Elizabeth D. Leonard; University of North Carolina Press

Kentuckian Joseph Holt did not immediately support the war for the Union and the struggle for freedom, but once he did, Elizabeth Leonard contends, he fully embraced those causes. Appointed secretary of war in December 1860, he traveled widely after Abraham Lincoln’s inauguration, denouncing secession. Holt was named judge advocate general of the Army in 1862, and in 1864 oversaw legal proceedings against soldiers, including the court-martial of Maj. Gen. Fitz-John Porter, and the work of military tribunals in the occupied South. Holt’s role in the trial of Northern and border state civilians suspected of disloyal activities was controversial since, as with the administrations of our two most recent presidents, he let military commissions try citizens who were not in uniform and not subject to court-martial rather than allowing the proceedings in civil courts. Holt permitted former Congressman Clement Vallandigham, a “Copperhead,” to be tried by military court, arguing such courts were not subject to judicial review. The Supreme Court initially supported this position but reversed itself two years later in ex parte Milligan and took jurisdiction, indicating the military had no right to try civilians where civil courts were still operating. Leonard’s view of how military trials were used in Holt’s day seems especially relevant today.

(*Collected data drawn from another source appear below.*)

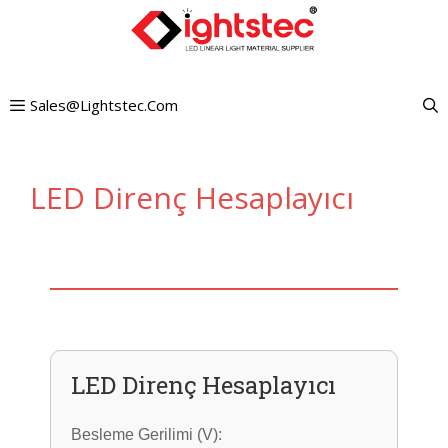
İçeriğe
atla
Sales@lightstec.com
LED Direnç Hesaplayıcı
LED Direnç Hesaplayıcı
Besleme Gerilimi (V):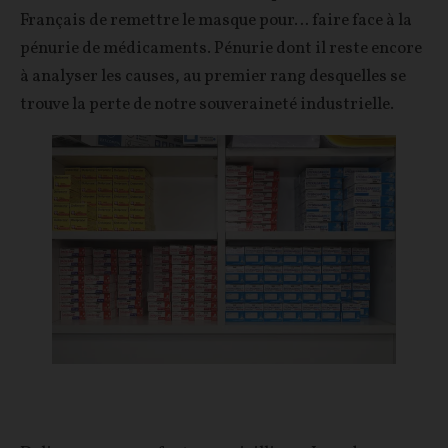
Français de remettre le masque pour… faire face à la
pénurie de médicaments. Pénurie dont il reste encore
à analyser les causes, au premier rang desquelles se
trouve la perte de notre souveraineté industrielle.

Many have criticized Holt’s 1864 report on the dangers of secret societies in the North and in border states, in part because he implicated prominent Northern Democrats. He courted more controversy following the war, overseeing the trial of Henry Wirz, Andersonville’s commander, and leading the investigation into Lincoln’s assassination. Convinced Jefferson Davis was responsible, Holt went to great lengths to try to prove it. While he failed in that effort, he secured the conviction of several who had been clearly implicated in John Wilkes Booth’s regicide, including Mary Surratt. Holt claimed that President Andrew Johnson disregarded a petition from members of the military commission seeking clemency for Surratt, but Johnson denied this. Some said that Holt actually withheld the petition from the president. Whatever the case, Lincoln’s Forgotten Ally shows Holt could never put the war behind him.